88.手を伸ばせ380000km


 夜の寮は暗く、廊下を照らすのは淡い月明かりだけ。軽く見回すと、同じく部屋を出てきたばかりであろう神谷と目が合った。黒い瞳はまるで水晶のような輝きを放っていて、眩しくて思わず下を向いてしまう。

 そうやって俯いていると、ぺたぺたとこちらに近づいてくる気配。

 目の前に神谷が来ても、園田は顔を合わせられない。勇気を出してきたものの、何を話せばいいのかわからない。どんな顔をすればいいのかもわからない。


 そうやってまごついていると、左手に温かい感触。

 驚いて手を見ると、神谷の右手に握られていた。

 みどり、と呼ばれた気がして神谷の顔を見る。すると『行こう』と唇の動きだけで、そう言った。
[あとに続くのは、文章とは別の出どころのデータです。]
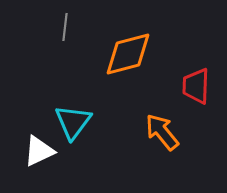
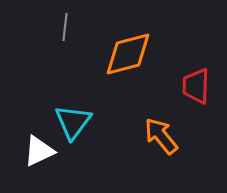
orange arrow: moved 1 px left, 4 px down
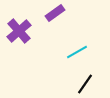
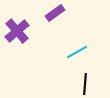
purple cross: moved 2 px left
black line: rotated 30 degrees counterclockwise
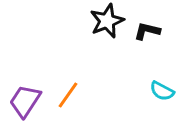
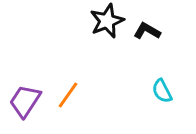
black L-shape: rotated 16 degrees clockwise
cyan semicircle: rotated 35 degrees clockwise
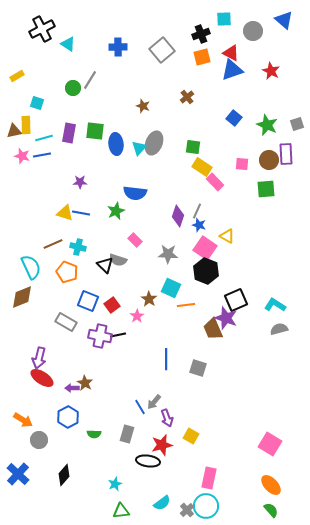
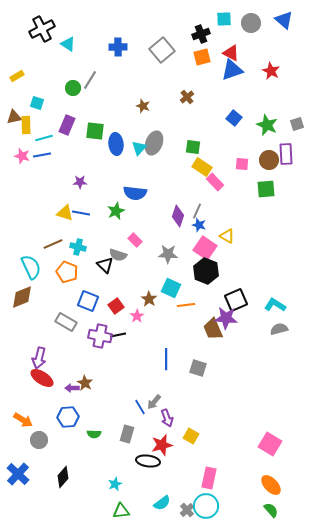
gray circle at (253, 31): moved 2 px left, 8 px up
brown triangle at (14, 131): moved 14 px up
purple rectangle at (69, 133): moved 2 px left, 8 px up; rotated 12 degrees clockwise
gray semicircle at (118, 260): moved 5 px up
red square at (112, 305): moved 4 px right, 1 px down
purple star at (226, 318): rotated 15 degrees counterclockwise
blue hexagon at (68, 417): rotated 25 degrees clockwise
black diamond at (64, 475): moved 1 px left, 2 px down
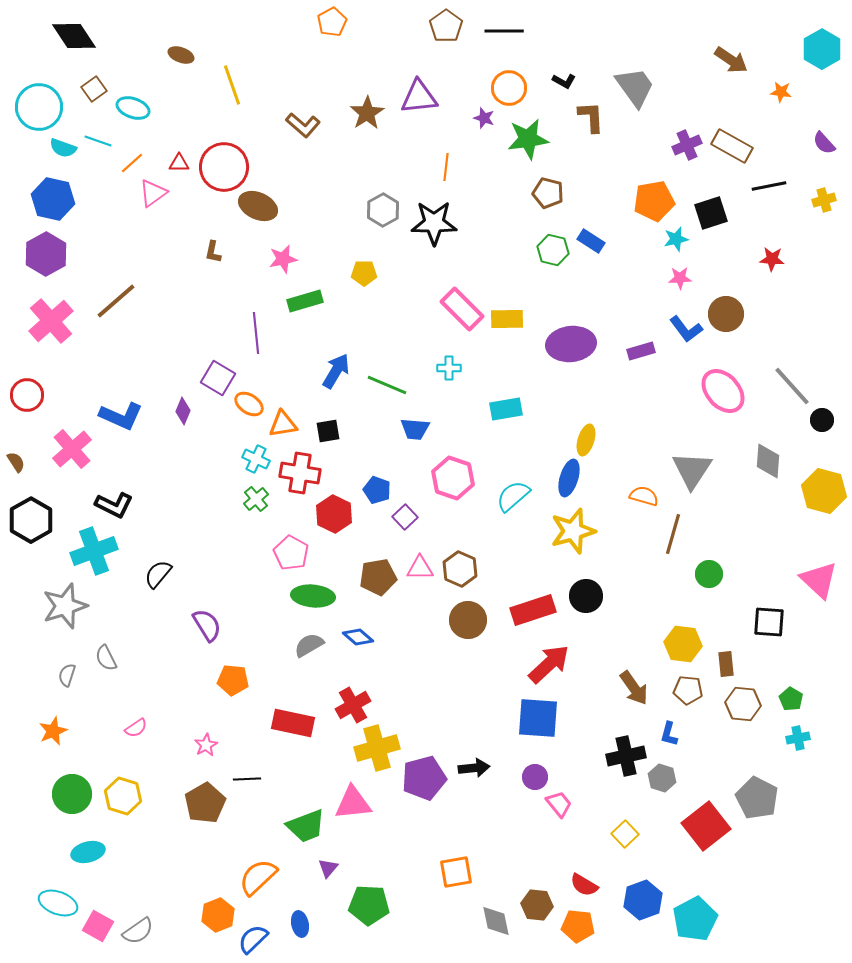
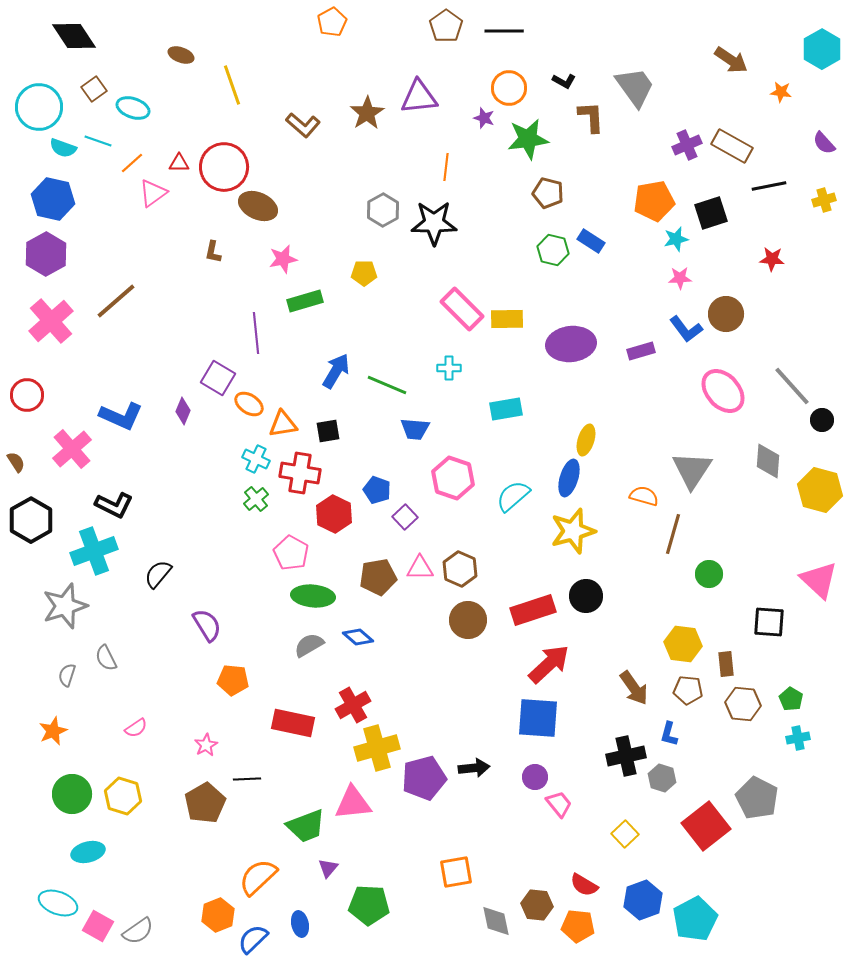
yellow hexagon at (824, 491): moved 4 px left, 1 px up
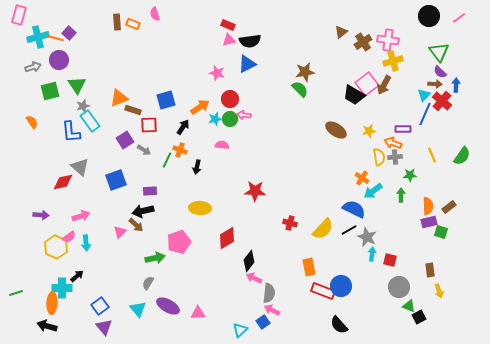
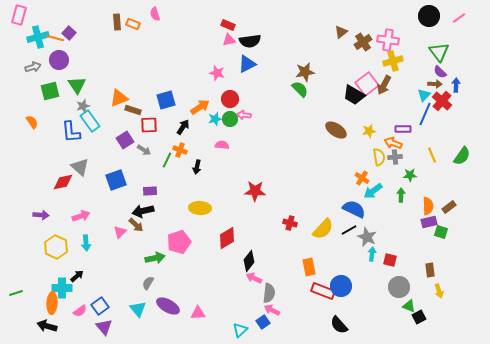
pink semicircle at (69, 237): moved 11 px right, 74 px down
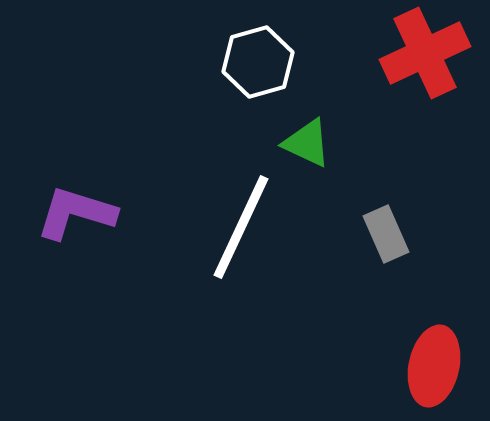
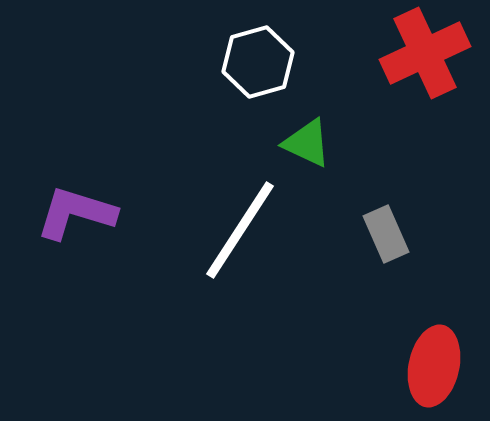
white line: moved 1 px left, 3 px down; rotated 8 degrees clockwise
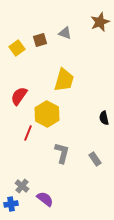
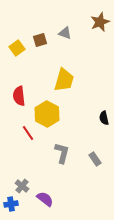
red semicircle: rotated 42 degrees counterclockwise
red line: rotated 56 degrees counterclockwise
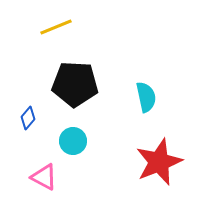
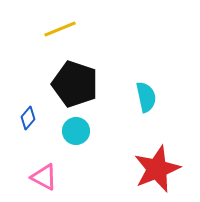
yellow line: moved 4 px right, 2 px down
black pentagon: rotated 15 degrees clockwise
cyan circle: moved 3 px right, 10 px up
red star: moved 2 px left, 7 px down
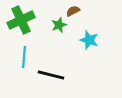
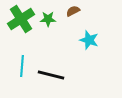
green cross: moved 1 px up; rotated 8 degrees counterclockwise
green star: moved 11 px left, 6 px up; rotated 21 degrees clockwise
cyan line: moved 2 px left, 9 px down
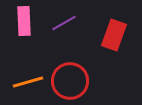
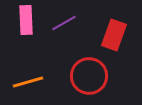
pink rectangle: moved 2 px right, 1 px up
red circle: moved 19 px right, 5 px up
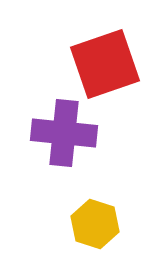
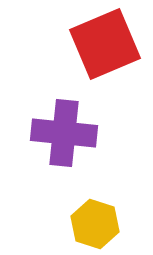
red square: moved 20 px up; rotated 4 degrees counterclockwise
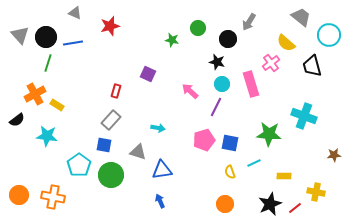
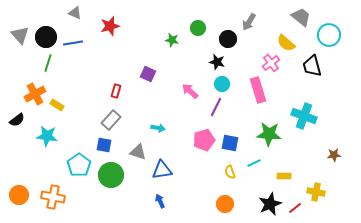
pink rectangle at (251, 84): moved 7 px right, 6 px down
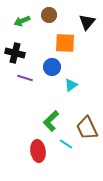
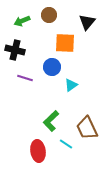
black cross: moved 3 px up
 夢を見ているかのようにふわふわしていた。左手に感じる温かさだけが現実感を与えてくる。

 手を引かれたまま一階に降り、玄関で裸足のまま靴を履いて寮を出る。

 暗い藍色の空は星と月が支配しているかのようだった。緩やかな風を受けながら、まだ歩を進める。どこへ行くつもりなのだろう。わからない。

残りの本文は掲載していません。